THE STORIES OF VLADIMIR NABOKOV

by Vladimir Nabokov

Pub Date: Oct. 30th, 1995
ISBN: 0-394-58615-8
Publisher: Knopf

The collected short fiction of the great Russian-born writer (1899—1977) who became a master of fiction in three languages and whose imposingly irascible presence on the 20th-century literary scene has perhaps obscured full recognition of his genius as symbolist, savant, and storyteller. There's little here that can be called apprentice work, even among the earliest of this rich volume's 65 stories, a gathering that ranges from the early 1920s through mid-1950s and assembles the contents of four previously published volumes plus 13 uncollected stories.
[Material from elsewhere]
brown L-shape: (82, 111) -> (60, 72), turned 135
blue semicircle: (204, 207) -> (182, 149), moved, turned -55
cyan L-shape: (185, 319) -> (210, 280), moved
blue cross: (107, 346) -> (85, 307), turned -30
Literary influences are only intermittently blatant (e.g., in the Chekhovian "Christmas" and Gogolian "Razor," and in "Bachmann," a disturbingly enigmatic account of a thwarted romance that reads like an early Thomas Mann story). Fantasy and supernaturalism are strongly present in such accomplished and eerie pieces as "Lik," "Tyrants Destroyed," and "The Vane Sisters," the latter being perhaps the most archly self-indulgent ghost story ever written. What may surprise many readers is the relative scarcity of tales in which Nabokov's notoriously Olympian sensibility is clearly revealed. Only in the icy "A Dashing Fellow" (whose lustful protagonist withholds from his conquest the news of her father's death) and the equally mordant "Details of a Sunset" do we feel a judgmental or condescending authorial presence. The many stories dealing with Russian emigres in Europe seeking aesthetic and romantic fulfillment, include several of Nabokov's most affecting: "The Fight," "A Guide to Berlin," and "A Russian Beauty" are prominent examples. Best of all, there's "The Potato Elf," a weird, troubling story of a fatal love triangle featuring preternaturally vivid characters and replete with ingenious sexual symbolism. The products of an incomparably rich imagination, these 65 wonders comprise a virtual education in how fiction—well, ought to be written. An indispensable book.